Sleeping Beauty: A Gothic Romance

Matthew Bourne is surely one of the most innovative choreographers in the modern dance world. His male-roled Swan Lake (1994) propelled him to international fame and he's continued creating highly original productions which are performed throughout the world ever sinceHis latest production Sleeping Beauty: A Gothic Romance  re-interprets one of the most-established works in the ballet repertoire. Recognising the age in which Sleeping Beauty was first performed, the 1890's, as an era in which beneath a straight-laced exterior there was a fascination with the supernatural involving stories of vampires, fairies and angels along with romantic tales of love enduring beyond the grave, Bourne's ballet fully indulges in Gothic fantasy and spans over a century, from 1891 to the present-day. In his new interpretation of one of ballet's near fossilized works, Bourne breathes new life into a well-worn classic, effectively reclaiming Tchaikovsky's highly danceable, lush and sensual orchestral score with a new interpretation of an old fairy-tale. 

Featuring designs by Olivier Award-winners Lez Brotherston (set and costumes) Paule Constable (lighting) with sound design by Paul Groothuis, the audience's attention is seized from the very opening, with the crying and tantrums of a life-size marionette baby. However, its during a dazzling change of setting to the Edwardian era of picnics and tennis on summer lawns bathed in a golden light, that the evening's brightest star enters. Hannah Vassallo, in the lead role of Aurora, charmed the audience with her innocence and vulnerability.

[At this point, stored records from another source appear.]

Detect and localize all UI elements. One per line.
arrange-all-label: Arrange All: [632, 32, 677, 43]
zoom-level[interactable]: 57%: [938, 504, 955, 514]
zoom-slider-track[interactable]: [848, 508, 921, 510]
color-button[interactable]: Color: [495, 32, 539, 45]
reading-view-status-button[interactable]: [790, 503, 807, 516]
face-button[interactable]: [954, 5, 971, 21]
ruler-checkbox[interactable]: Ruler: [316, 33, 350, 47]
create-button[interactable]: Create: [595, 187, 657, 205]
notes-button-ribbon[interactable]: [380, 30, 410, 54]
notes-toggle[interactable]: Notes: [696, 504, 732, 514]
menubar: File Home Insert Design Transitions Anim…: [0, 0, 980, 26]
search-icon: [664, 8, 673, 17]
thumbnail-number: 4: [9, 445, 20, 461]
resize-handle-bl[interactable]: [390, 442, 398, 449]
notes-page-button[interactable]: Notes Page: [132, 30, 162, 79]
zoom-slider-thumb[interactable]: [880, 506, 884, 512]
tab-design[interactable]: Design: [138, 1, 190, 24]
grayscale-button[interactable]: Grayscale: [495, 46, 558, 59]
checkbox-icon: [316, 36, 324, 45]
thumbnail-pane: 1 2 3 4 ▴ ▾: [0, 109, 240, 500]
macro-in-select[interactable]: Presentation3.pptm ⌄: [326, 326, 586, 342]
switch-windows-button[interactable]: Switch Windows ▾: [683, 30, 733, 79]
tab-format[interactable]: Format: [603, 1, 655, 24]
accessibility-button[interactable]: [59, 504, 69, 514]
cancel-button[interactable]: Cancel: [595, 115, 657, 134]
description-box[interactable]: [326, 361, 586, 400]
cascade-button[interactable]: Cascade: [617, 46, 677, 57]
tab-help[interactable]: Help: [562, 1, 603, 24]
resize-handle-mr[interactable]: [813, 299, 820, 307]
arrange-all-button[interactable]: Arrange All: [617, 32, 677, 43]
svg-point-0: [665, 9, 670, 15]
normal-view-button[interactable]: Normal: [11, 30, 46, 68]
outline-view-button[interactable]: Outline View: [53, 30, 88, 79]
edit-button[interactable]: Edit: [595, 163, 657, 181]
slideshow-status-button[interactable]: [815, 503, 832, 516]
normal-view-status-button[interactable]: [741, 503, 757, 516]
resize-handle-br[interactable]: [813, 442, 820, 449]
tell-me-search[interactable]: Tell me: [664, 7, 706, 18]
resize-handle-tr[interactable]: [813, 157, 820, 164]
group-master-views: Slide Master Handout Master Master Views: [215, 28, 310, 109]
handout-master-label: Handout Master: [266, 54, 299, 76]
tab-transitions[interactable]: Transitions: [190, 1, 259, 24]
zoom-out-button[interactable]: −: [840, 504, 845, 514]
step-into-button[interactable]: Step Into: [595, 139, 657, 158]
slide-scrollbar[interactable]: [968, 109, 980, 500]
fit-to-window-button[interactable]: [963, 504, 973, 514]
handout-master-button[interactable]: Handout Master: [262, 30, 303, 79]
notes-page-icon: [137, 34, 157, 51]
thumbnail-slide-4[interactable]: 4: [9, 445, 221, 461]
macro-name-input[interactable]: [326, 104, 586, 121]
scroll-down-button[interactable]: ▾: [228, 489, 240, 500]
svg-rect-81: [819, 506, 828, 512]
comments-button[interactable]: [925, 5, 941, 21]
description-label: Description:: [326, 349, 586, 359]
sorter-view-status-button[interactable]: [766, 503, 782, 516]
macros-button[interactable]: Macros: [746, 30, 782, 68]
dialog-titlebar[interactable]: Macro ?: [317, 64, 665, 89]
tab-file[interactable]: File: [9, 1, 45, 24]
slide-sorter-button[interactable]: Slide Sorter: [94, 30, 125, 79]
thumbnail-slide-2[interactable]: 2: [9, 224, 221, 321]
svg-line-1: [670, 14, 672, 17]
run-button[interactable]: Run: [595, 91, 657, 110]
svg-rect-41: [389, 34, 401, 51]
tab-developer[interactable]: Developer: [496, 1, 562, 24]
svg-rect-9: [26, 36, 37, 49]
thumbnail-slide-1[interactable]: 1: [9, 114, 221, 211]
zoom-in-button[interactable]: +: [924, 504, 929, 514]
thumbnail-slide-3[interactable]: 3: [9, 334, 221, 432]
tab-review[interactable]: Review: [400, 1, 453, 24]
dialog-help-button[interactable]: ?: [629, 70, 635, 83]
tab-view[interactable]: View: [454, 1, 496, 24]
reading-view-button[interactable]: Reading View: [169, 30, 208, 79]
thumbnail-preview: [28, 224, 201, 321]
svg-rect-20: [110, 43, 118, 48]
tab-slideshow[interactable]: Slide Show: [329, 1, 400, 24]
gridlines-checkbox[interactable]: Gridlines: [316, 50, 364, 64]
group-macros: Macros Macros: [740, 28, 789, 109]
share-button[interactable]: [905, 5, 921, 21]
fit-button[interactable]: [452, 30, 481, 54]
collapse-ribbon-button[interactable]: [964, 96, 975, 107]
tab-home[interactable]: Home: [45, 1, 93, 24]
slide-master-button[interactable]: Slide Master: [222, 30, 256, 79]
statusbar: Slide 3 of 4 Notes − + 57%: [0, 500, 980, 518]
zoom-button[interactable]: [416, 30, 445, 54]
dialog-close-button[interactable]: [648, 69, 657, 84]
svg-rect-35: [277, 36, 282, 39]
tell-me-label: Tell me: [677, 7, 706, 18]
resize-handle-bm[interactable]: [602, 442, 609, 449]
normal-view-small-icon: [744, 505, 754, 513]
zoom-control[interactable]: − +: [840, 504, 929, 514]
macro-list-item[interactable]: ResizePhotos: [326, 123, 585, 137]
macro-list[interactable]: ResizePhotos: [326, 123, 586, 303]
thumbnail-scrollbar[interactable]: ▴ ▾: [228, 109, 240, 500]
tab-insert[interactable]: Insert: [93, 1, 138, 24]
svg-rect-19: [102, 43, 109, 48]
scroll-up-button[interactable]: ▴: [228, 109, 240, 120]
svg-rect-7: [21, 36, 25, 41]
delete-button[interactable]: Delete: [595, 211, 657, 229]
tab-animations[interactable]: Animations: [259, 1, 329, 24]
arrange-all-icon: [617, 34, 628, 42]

Other memorable highlights include striking Gothic-style make-up for the dancers, the use of angel's wings to identify who among the dancers were among the dead, a hilarious Waltz of the flowers and a stage flooded with a deep, ruby red light at the dĂ©nouement of the up-dated fairy-tale. A recorded sound-track also allowed for a variety of sound-effects to create a suitably Gothic atmosphere to the ballet. 

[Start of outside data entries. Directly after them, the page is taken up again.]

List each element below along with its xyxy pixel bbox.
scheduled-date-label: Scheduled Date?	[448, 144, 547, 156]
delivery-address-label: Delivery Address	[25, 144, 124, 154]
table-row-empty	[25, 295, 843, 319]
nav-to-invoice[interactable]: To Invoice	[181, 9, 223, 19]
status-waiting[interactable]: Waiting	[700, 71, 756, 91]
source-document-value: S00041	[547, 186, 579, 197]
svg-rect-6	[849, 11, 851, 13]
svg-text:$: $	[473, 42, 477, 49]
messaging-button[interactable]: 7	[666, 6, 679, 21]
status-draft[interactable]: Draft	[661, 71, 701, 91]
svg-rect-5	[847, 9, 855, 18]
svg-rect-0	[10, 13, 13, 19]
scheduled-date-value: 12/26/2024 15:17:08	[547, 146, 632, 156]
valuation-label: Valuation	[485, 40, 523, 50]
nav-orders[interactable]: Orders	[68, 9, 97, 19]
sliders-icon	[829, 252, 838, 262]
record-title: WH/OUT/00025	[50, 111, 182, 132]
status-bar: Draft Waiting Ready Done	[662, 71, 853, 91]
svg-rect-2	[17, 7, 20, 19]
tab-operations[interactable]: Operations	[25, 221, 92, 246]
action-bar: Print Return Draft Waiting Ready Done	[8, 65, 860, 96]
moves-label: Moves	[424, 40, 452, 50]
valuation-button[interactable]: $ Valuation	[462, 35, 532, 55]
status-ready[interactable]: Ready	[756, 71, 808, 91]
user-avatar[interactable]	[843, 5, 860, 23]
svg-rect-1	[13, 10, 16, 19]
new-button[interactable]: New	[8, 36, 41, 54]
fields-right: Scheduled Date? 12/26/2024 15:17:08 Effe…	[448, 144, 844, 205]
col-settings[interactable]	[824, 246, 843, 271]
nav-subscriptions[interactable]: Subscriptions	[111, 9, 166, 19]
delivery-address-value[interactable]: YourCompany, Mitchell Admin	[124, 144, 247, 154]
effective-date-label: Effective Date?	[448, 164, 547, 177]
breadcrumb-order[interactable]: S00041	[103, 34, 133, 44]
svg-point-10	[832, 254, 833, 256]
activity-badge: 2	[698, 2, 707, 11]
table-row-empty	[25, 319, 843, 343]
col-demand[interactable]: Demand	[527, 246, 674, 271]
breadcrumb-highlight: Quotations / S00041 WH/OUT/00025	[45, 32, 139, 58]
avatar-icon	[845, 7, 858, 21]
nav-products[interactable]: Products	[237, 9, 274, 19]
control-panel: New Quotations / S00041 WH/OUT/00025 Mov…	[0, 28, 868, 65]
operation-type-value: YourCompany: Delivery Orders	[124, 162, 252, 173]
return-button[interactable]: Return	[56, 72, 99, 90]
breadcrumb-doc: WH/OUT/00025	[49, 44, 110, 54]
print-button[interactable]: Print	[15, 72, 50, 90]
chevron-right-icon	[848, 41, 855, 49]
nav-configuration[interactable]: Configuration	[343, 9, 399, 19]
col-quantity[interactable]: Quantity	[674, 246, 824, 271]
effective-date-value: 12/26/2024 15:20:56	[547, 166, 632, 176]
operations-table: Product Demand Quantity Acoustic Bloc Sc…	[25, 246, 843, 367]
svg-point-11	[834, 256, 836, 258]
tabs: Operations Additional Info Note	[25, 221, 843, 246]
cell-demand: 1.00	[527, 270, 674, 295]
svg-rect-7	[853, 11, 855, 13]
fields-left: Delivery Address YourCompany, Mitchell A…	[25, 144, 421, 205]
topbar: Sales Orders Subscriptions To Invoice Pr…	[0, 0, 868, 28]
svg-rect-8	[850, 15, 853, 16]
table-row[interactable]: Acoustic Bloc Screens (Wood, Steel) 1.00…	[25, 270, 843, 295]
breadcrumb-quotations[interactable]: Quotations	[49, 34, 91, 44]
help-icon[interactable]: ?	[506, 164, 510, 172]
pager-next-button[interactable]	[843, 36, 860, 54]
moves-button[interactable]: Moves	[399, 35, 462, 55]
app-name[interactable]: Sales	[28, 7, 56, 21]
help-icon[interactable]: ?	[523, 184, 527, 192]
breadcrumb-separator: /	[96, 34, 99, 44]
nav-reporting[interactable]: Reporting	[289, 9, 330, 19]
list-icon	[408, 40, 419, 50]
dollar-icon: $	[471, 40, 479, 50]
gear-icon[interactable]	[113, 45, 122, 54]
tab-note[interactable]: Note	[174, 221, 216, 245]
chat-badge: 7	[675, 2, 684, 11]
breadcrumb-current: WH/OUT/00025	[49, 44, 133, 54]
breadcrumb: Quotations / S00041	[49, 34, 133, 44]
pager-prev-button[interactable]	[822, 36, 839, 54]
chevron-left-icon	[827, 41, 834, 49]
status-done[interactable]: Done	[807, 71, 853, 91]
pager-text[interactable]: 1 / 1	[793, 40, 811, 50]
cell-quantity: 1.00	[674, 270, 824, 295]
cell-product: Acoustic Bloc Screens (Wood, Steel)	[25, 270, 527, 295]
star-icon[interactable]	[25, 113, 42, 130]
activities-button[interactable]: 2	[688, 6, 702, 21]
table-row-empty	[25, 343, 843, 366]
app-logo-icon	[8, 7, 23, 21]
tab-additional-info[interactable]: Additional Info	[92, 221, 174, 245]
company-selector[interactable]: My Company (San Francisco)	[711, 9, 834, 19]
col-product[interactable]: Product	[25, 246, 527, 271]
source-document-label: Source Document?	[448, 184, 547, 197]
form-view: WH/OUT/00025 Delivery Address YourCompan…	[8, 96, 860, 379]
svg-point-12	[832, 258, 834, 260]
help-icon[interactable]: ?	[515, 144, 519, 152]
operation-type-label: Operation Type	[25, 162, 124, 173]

Not wanting to post spoilers for those attending Sadler's Wells, London, where Sleeping Beauty:A Gothic Romance will be performed from December 4th to January 26th 2013, I will just say that Bourne's humour is very much of the now-you-see-it-now-you-don't variety, rewarding the attentive viewer with quick-witted and often very funny incidents and gestures. Its worth remembering that modern ballet includes not only innovative dance, and many original dance movements occurred throughout the performance, but also mime and gesture, which in their turn are augmented by costume and scenery; it's the overall combination of these varied factors which modern choreographers such as Bourne fully integrates into his vision of ballet. More than any other production I've ever seen by Bourne's company, there seemed to be a complete harmony and togetherness in the ensemble of dancers. Although on the night several individual dancers shone in performance, none, not even the charming Hannah Vassallo in the lead-role of Aurora, out-shone at the expense of the collective ensemble. 

Remarkably, after the last performance on Saturday, the manager of the Theatre Royal for seventeen years, Peter Wilson came onto the stage. He reminded the evening's audience that the theatre had now hosted no less than three productions by Matthew Bourne - Highland Fling (1995) and Edward Scissorhands (2005) were all first performed at the Theatre Royal before being staged in London.  I too  remember seeing both productions at the Norwich theatre. Although he could not persuade choreographer Matthew Bourne OBE (b. 1960) to come up onto the stage, seizing the moment, Wilson led the audience in giving Bourne and his company New Adventures, now celebrating their 25th anniversary, a standing ovation from an audience which is renowned for its appreciation of dance.